Vulvodynia is an unexplained, yet persistent pain in the vulva, the female genitalia including the sensitive skin folds near the vaginal opening. This sexual pain disorder doesn’t discriminate when it comes to age as its counterpart can. What it does do is create long-term issues that are difficult to navigate for modern-day women.
Navigating these painful disorders can be tricky. And in some cases downright debilitating.
Suffering from Painful Sex
Pain reduction does not always increase sexual satisfaction for the woman. In fact, I think every postpartum woman should be considered for vaginal estrogen because of increased prolactin (even C-section patients) to ease the resumption of intercourse.
I would welcome any opportunity to be involved in a case conference regarding vulvar pain whether or not the patient makes an appointment with me.
Many of my clients are seen concurrently by pain experts at UNC, Chapel Hill, Division of Advanced Laparoscopy and Pelvic Pain. Physicians there have been successfully using a compound of .5mg/g estradiol and 5% HP lidocaine for many of my vestibulitis patients and have seen pain levels that have been 8-10 often for years sometimes drop down to a subjective 2-3 as early as 6 weeks into treatment.
The physicians there believe that even patients who do not have the typical presentation of vestibular erythema, the reported “burning” or “cutting” sensations respond to this hyper-estrogen (applied carefully only at the outer vestibule).
The cream, which is being compounded by a local pharmacy, is engineered to treat secondary vaginismus.

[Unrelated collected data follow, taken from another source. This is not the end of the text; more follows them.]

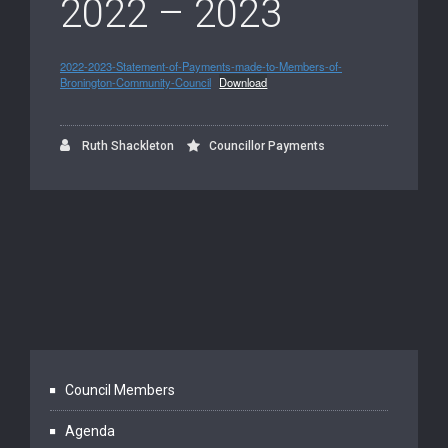
2022 – 2023
2022-2023-Statement-of-Payments-made-to-Members-of-
Bronington-Community-Council
Download
Ruth Shackleton
Councillor Payments
Council Members
Agenda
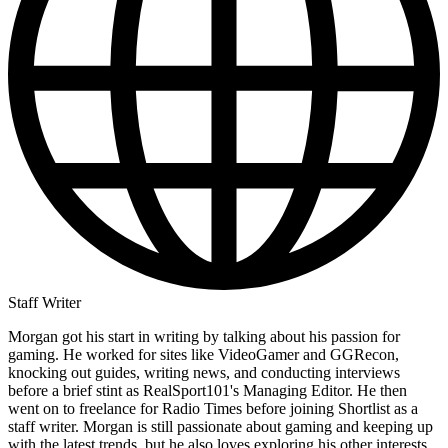
Staff Writer
Morgan got his start in writing by talking about his passion for
gaming. He worked for sites like VideoGamer and GGRecon,
knocking out guides, writing news, and conducting interviews
before a brief stint as RealSport101's Managing Editor. He then
went on to freelance for Radio Times before joining Shortlist as a
staff writer. Morgan is still passionate about gaming and keeping up
with the latest trends, but he also loves exploring his other interests,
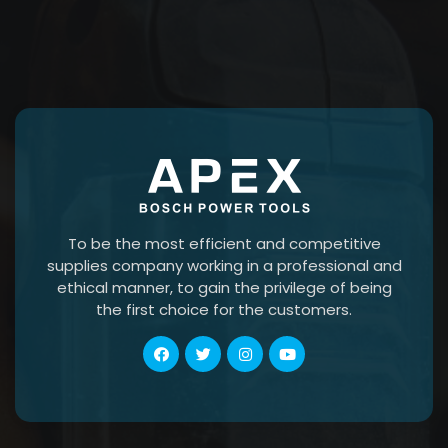
To be the most efficient and competitive
supplies company working in a professional and
ethical manner, to gain the privilege of being
the first choice for the customers.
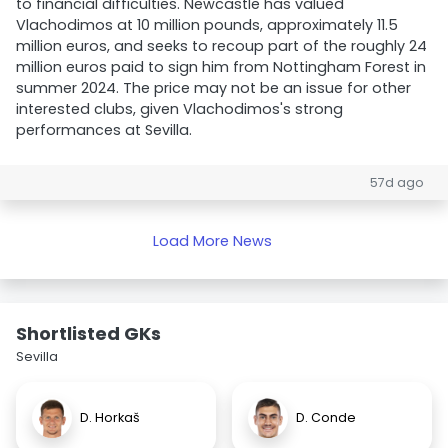
to financial difficulties. Newcastle has valued
Vlachodimos at 10 million pounds, approximately 11.5
million euros, and seeks to recoup part of the roughly 24
million euros paid to sign him from Nottingham Forest in
summer 2024. The price may not be an issue for other
interested clubs, given Vlachodimos's strong
performances at Sevilla.
57d ago
Load More News
Shortlisted GKs
Sevilla
D. Horkaš
D. Conde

Secondary vaginismus is when women experience fear regarding the pain of insertion during intercourse when they haven’t in previous years.
It is secondary vs primary because the woman has had sexual intercourse before vs being a virgin. Often this fear is inexplicable, but other times is justified based on a women’s previous sexual experiences.
Treatments for secondary vaginismus include sex therapy or counseling, physical therapy, and/or a vaginal dilator. The latter is a tubular device inserted into a vagina to help stretch the vaginal wall.
In one case where the MD chose to utilize physical therapy, she had patients use a vibrator to help reduce muscular tension. Often, curing sexual pain disorders requires a treatment triangle of physicians, physical therapists, and psychotherapists.
I work with clients to find sexual solutions and techniques that reduce painful intercourse, diminish anxiety, and increase patient control. In time, I invite the once-excluded partner to the sessions as well.
While a few clients have strictly organic pathology, many women find sex therapy for pain gives them an opportunity to resolve additional sexual problems from their past. Most are riddled with misinformation about relational feelings and experiences that might have further complicated their healing.